▶ **What is being asked**:
The lines to copy are those in the listing below that contain the word "como".

▶ **Stored data**:
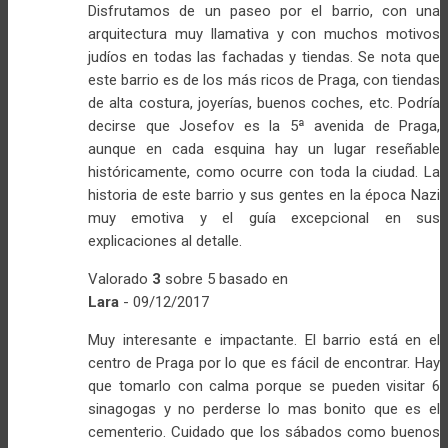
Disfrutamos de un paseo por el barrio, con una
arquitectura muy llamativa y con muchos motivos
judíos en todas las fachadas y tiendas. Se nota que
este barrio es de los más ricos de Praga, con tiendas
de alta costura, joyerías, buenos coches, etc. Podría
decirse que Josefov es la 5ª avenida de Praga,
aunque en cada esquina hay un lugar reseñable
históricamente, como ocurre con toda la ciudad. La
historia de este barrio y sus gentes en la época Nazi
muy emotiva y el guía excepcional en sus
explicaciones al detalle.
Valorado
3
sobre 5 basado en
Lara
-
09/12/2017
Muy interesante e impactante. El barrio está en el
centro de Praga por lo que es fácil de encontrar. Hay
que tomarlo con calma porque se pueden visitar 6
sinagogas y no perderse lo mas bonito que es el
cementerio. Cuidado que los sábados como buenos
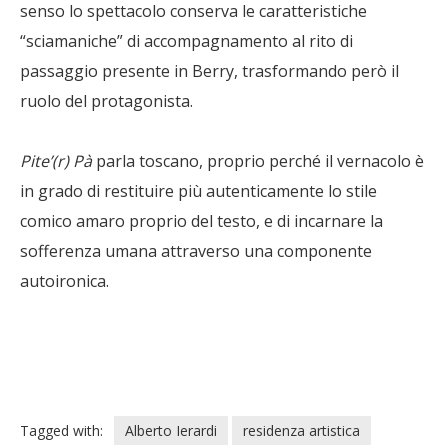
senso lo spettacolo conserva le caratteristiche
“sciamaniche” di accompagnamento al rito di
passaggio presente in Berry, trasformando però il
ruolo del protagonista.
Pite’(r) Pà
parla toscano, proprio perché il vernacolo è
in grado di restituire più autenticamente lo stile
comico amaro proprio del testo, e di incarnare la
sofferenza umana attraverso una componente
autoironica.
Tagged with:
Alberto Ierardi
residenza artistica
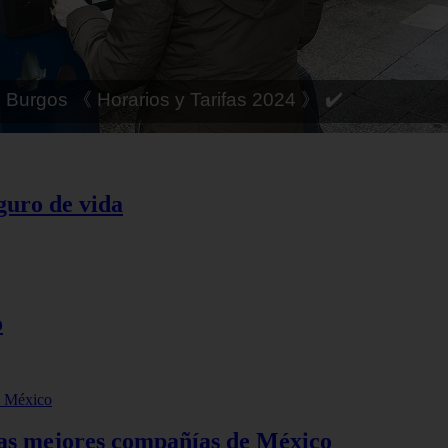
 Córdoba 《 Horarios y Tarifas 2024 》 ✔️
guro de vida
o
las mejores compañías de México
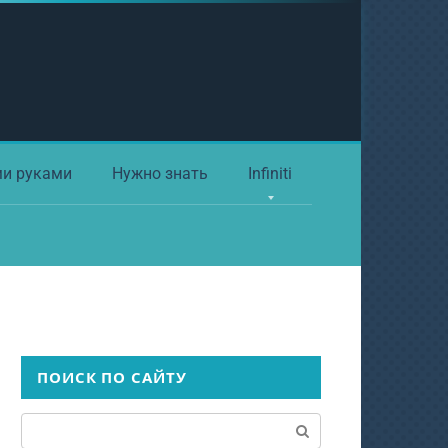
ми руками
Нужно знать
Infiniti
ПОИСК ПО САЙТУ
Поиск:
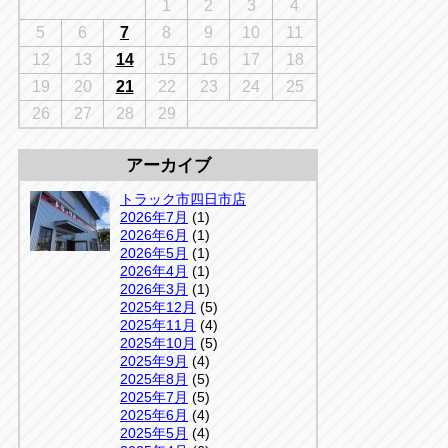
千葉
1
2
3
4
京
千葉
5
6
7
8
9
10
11
店
12
13
14
15
16
17
18
アップルかしわ沼南店
5-3
19
20
21
22
23
24
25
04-7190-1500
26
27
28
29
アーカイブ
トラック市四日市店
2026年7月
(1)
2026年6月
(1)
2026年5月
(1)
2026年4月
(1)
2026年3月
(1)
2025年12月
(5)
2025年11月
(4)
2025年10月
(5)
2025年9月
(4)
2025年8月
(5)
2025年7月
(5)
2025年6月
(4)
2025年5月
(4)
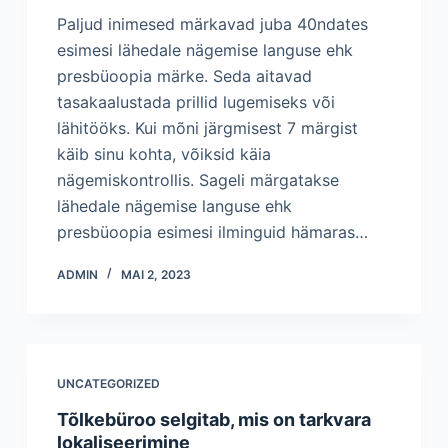
Paljud inimesed märkavad juba 40ndates
esimesi lähedale nägemise languse ehk
presbüoopia märke. Seda aitavad
tasakaalustada prillid lugemiseks või
lähitööks. Kui mõni järgmisest 7 märgist
käib sinu kohta, võiksid käia
nägemiskontrollis. Sageli märgatakse
lähedale nägemise languse ehk
presbüoopia esimesi ilminguid hämaras…
ADMIN
MAI 2, 2023
UNCATEGORIZED
Tõlkebüroo selgitab, mis on tarkvara
lokaliseerimine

▶ **Solution**:
históricamente, como ocurre con toda la ciudad. La
cementerio. Cuidado que los sábados como buenos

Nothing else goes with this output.